Tally the lines of the entries in which the string "Çıkış" occurs, and say only how many.

Given records section start

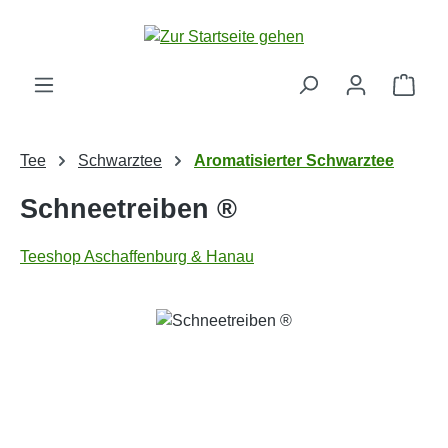
Zum Hauptinhalt springen
Ware
Tee
Schwarztee
Aromatisierter Schwarztee
Schneetreiben ®
Teeshop Aschaffenburg & Hanau
Bildergalerie überspringen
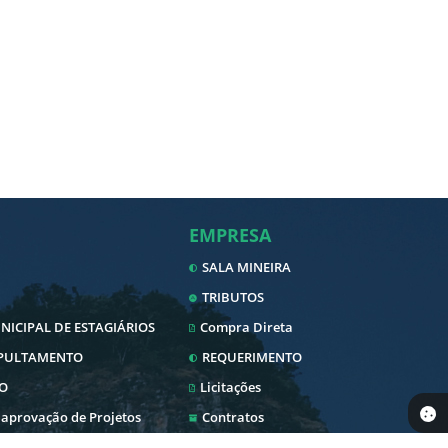
EMPRESA
SALA MINEIRA
TRIBUTOS
ICIPAL DE ESTAGIÁRIOS
Compra Direta
EPULTAMENTO
REQUERIMENTO
O
Licitações
 aprovação de Projetos
Contratos
Nota Fiscal Eletrônica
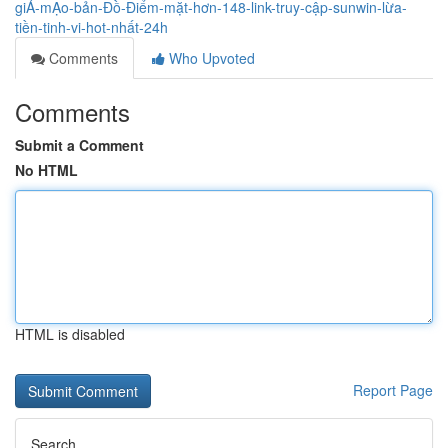
giẢ-mẠo-bản-Đồ-Điểm-mặt-hơn-148-link-truy-cập-sunwin-lừa-
tiền-tinh-vi-hot-nhất-24h
Comments
Who Upvoted
Comments
Submit a Comment
No HTML
HTML is disabled
Report Page
Search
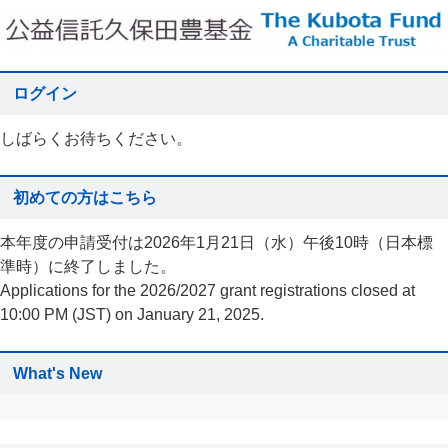
ログイン
しばらくお待ちください。
初めての方はこちら
本年度の申請受付は2026年1月21日（水）午後10時（日本標
準時）に終了しました。
Applications for the 2026/2027 grant registrations closed at
10:00 PM (JST) on January 21, 2025.
What's New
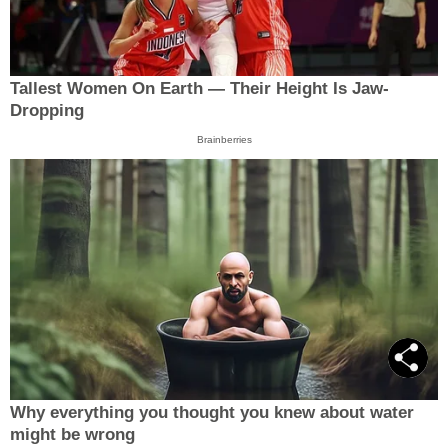
Tallest Women On Earth — Their Height Is Jaw-
Dropping
Brainberries
Why everything you thought you knew about water
might be wrong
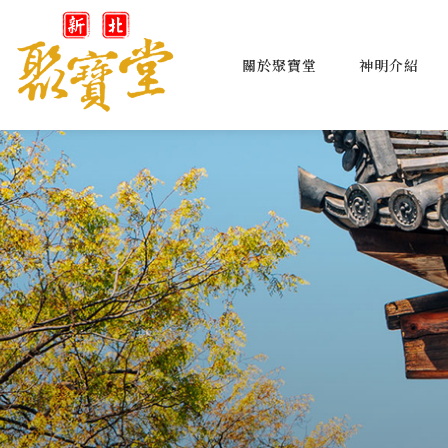
關於聚寶堂
神明介紹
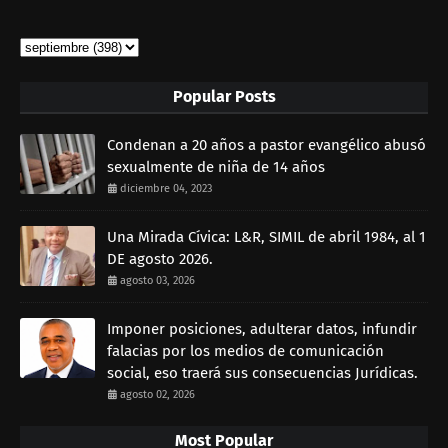
Popular Posts
Condenan a 20 años a pastor evangélico abusó
sexualmente de niña de 14 años
diciembre 04, 2023
Una Mirada Cívica: L&R, SIMIL de abril 1984, al 1
DE agosto 2026.
agosto 03, 2026
Imponer posiciones, adulterar datos, infundir
falacias por los medios de comunicación
social, eso traerá sus consecuencias Jurídicas.
agosto 02, 2026
Most Popular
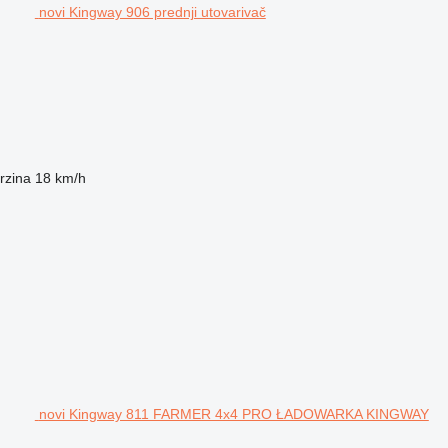
novi Kingway 906 prednji utovarivač
rzina
18 km/h
novi Kingway 811 FARMER 4x4 PRO ŁADOWARKA KINGWAY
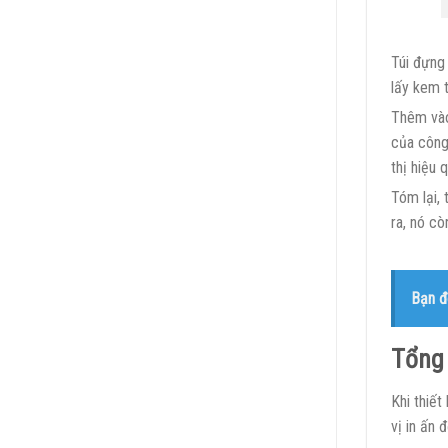
Túi đựng
lấy kem 
Thêm và
của công
thị hiệu
Tóm lại,
ra, nó cò
Bạn đ
Tổng
Khi thiết
vị in ấn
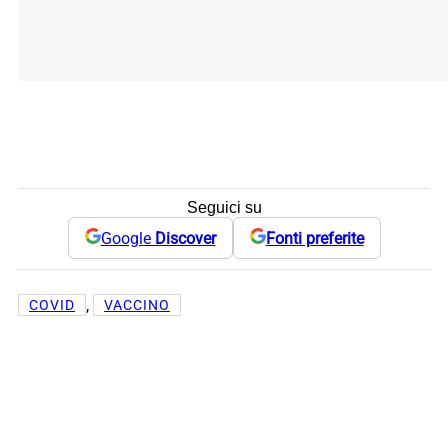
Seguici su
Google
Discover
Fonti preferite
, 
COVID
VACCINO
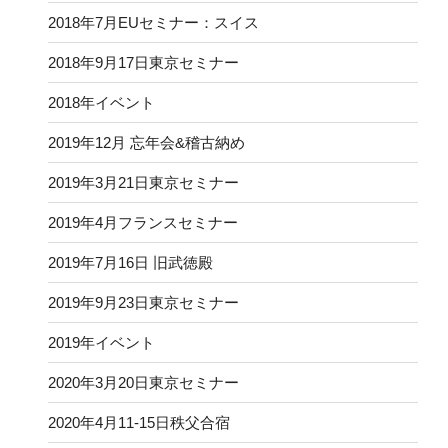
2018年7月EUセミナー：スイス
2018年9月17日東京セミナー
2018年イベント
2019年12月 忘年会&稽古納め
2019年3月21日東京セミナー
2019年4月フランスセミナー
2019年7月16日 旧武徳殿
2019年9月23日東京セミナー
2019年イベント
2020年3月20日東京セミナー
2020年4月11-15日秩父合宿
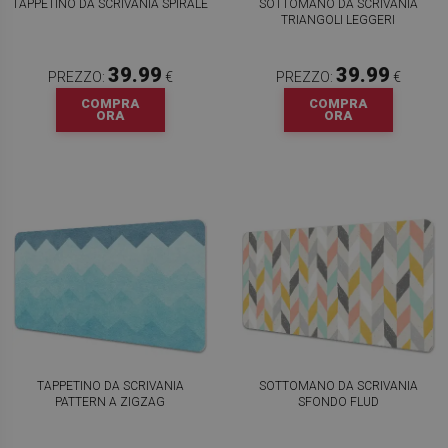
TAPPETINO DA SCRIVANIA SPIRALE
SOTTOMANO DA SCRIVANIA
TRIANGOLI LEGGERI
39.99
39.99
PREZZO:
€
PREZZO:
€
COMPRA
COMPRA
ORA
ORA
TAPPETINO DA SCRIVANIA
SOTTOMANO DA SCRIVANIA
PATTERN A ZIGZAG
SFONDO FLUD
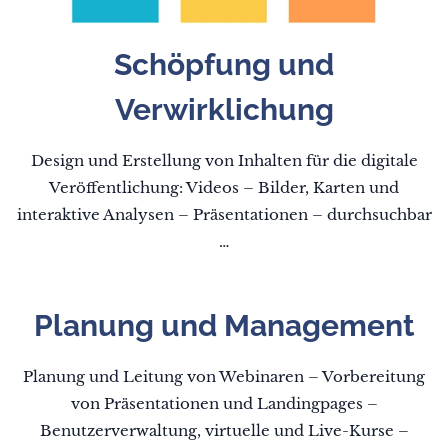
Schöpfung und
Verwirklichung
Design und Erstellung von Inhalten für die digitale
Veröffentlichung: Videos – Bilder, Karten und
interaktive Analysen – Präsentationen – durchsuchbar
…
Planung und Management
Planung und Leitung von Webinaren – Vorbereitung
von Präsentationen und Landingpages –
Benutzerverwaltung, virtuelle und Live-Kurse –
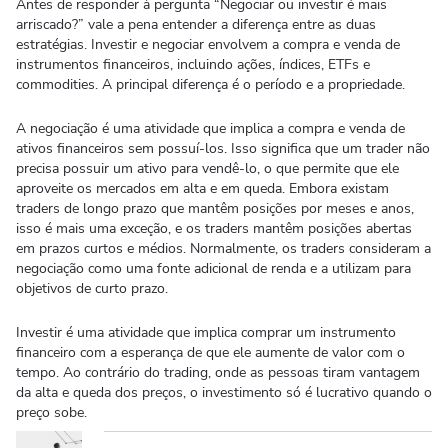
Antes de responder à pergunta “Negociar ou investir é mais
arriscado?” vale a pena entender a diferença entre as duas
estratégias. Investir e negociar envolvem a compra e venda de
instrumentos financeiros, incluindo ações, índices, ETFs e
commodities. A principal diferença é o período e a propriedade.
A negociação é uma atividade que implica a compra e venda de
ativos financeiros sem possuí-los. Isso significa que um trader não
precisa possuir um ativo para vendê-lo, o que permite que ele
aproveite os mercados em alta e em queda. Embora existam
traders de longo prazo que mantêm posições por meses e anos,
isso é mais uma exceção, e os traders mantêm posições abertas
em prazos curtos e médios. Normalmente, os traders consideram a
negociação como uma fonte adicional de renda e a utilizam para
objetivos de curto prazo.
Investir é uma atividade que implica comprar um instrumento
financeiro com a esperança de que ele aumente de valor com o
tempo. Ao contrário do trading, onde as pessoas tiram vantagem
da alta e queda dos preços, o investimento só é lucrativo quando o
preço sobe.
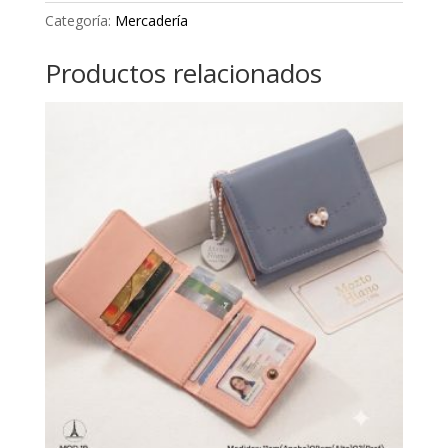
Categoría:
Mercadería
Productos relacionados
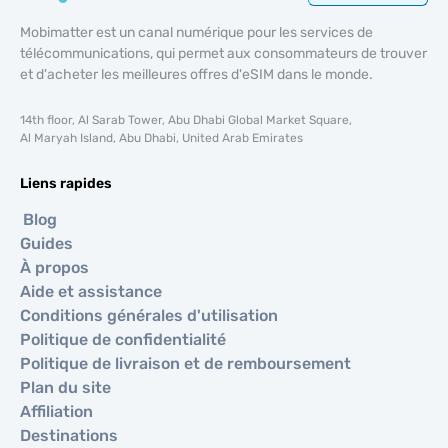
Mobimatter est un canal numérique pour les services de
télécommunications, qui permet aux consommateurs de trouver
et d'acheter les meilleures offres d'eSIM dans le monde.
14th floor, Al Sarab Tower, Abu Dhabi Global Market Square,
Al Maryah Island, Abu Dhabi, United Arab Emirates
Liens rapides
Blog
Guides
À propos
Aide et assistance
Conditions générales d'utilisation
Politique de confidentialité
Politique de livraison et de remboursement
Plan du site
Affiliation
Destinations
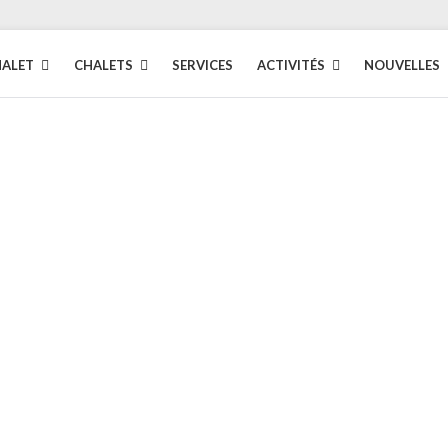
HALET
CHALETS
SERVICES
ACTIVITÉS
NOUVELLES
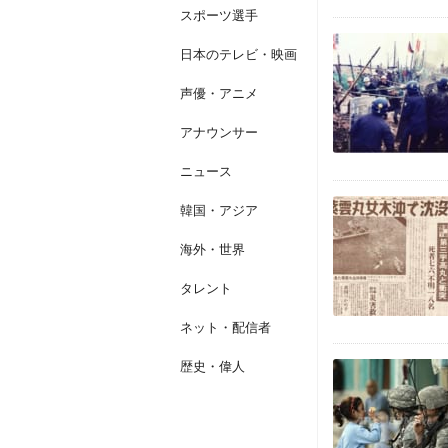
スポーツ選手
日本のテレビ・映画
声優・アニメ
アナウンサー
ニュース
韓国・アジア
海外・世界
タレント
ネット・配信者
歴史・偉人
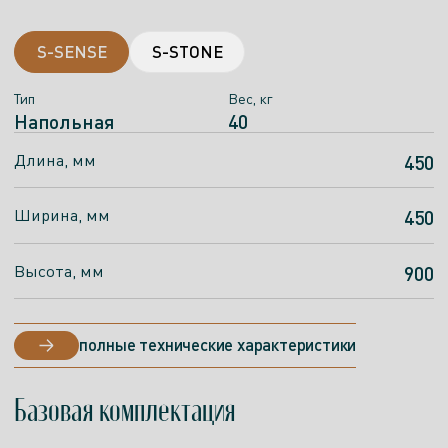
S-SENSE
S-STONE
Тип
Тип
Вес, кг
Вес, кг
Напольная
Напольная
40
33
Длина, мм
Длина, мм
450
450
Ширина, мм
Ширина, мм
450
450
Высота, мм
Высота, мм
900
900
полные технические характеристики
полные технические характеристики
Базовая комплектация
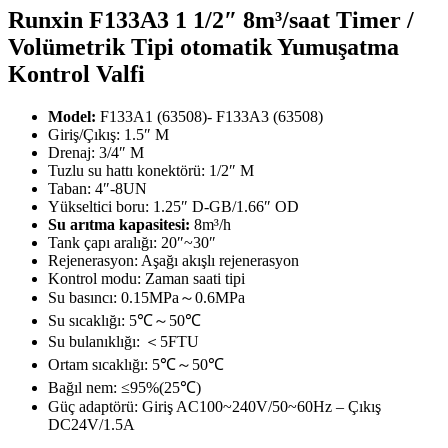
Runxin F133A3 1 1/2″ 8m³/saat Timer /
Volümetrik Tipi otomatik Yumuşatma
Kontrol Valfi
Model:
F133A1 (63508)- F133A3 (63508)
Giriş/Çıkış: 1.5″ M
Drenaj: 3/4″ M
Tuzlu su hattı konektörü: 1/2″ M
Taban: 4″-8UN
Yükseltici boru: 1.25″ D-GB/1.66″ OD
Su arıtma kapasitesi:
8m³/h
Tank çapı aralığı: 20″~30″
Rejenerasyon: Aşağı akışlı rejenerasyon
Kontrol modu: Zaman saati tipi
Su basıncı: 0.15MPa～0.6MPa
Su sıcaklığı: 5℃～50℃
Su bulanıklığı: ＜5FTU
Ortam sıcaklığı: 5℃～50℃
Bağıl nem: ≤95%(25℃)
Güç adaptörü: Giriş AC100~240V/50~60Hz – Çıkış
DC24V/1.5A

Given records section end

**Answer for the task**.
2